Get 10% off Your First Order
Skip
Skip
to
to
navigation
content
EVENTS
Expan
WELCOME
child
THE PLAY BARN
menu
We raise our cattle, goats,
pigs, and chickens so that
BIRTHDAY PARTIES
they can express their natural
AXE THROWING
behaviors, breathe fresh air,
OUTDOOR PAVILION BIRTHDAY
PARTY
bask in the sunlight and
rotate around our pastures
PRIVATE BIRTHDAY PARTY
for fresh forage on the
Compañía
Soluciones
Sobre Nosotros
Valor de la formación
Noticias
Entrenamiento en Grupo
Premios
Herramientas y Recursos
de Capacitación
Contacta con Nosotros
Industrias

--

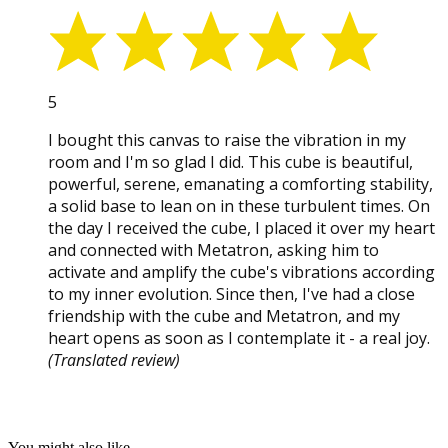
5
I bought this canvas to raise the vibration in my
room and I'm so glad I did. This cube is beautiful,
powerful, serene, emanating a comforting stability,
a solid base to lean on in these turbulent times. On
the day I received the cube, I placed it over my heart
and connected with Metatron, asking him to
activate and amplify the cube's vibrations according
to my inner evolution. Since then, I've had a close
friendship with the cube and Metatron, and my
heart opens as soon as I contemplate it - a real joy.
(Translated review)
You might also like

--

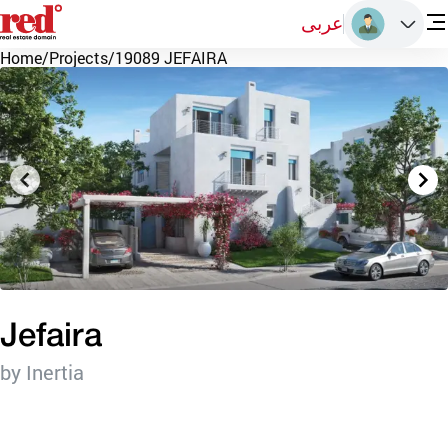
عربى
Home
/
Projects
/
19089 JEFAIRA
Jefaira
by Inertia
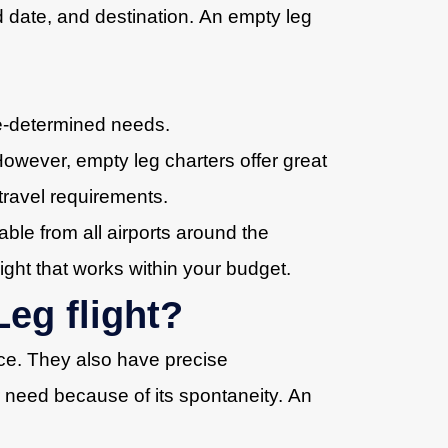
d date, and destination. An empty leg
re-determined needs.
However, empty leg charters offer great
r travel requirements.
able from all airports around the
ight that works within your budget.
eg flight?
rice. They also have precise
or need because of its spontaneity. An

--

Report all lines of the material that contain the word "empty".

**WRITTEN REPLY:**
d date, and destination. An empty leg
However, empty leg charters offer great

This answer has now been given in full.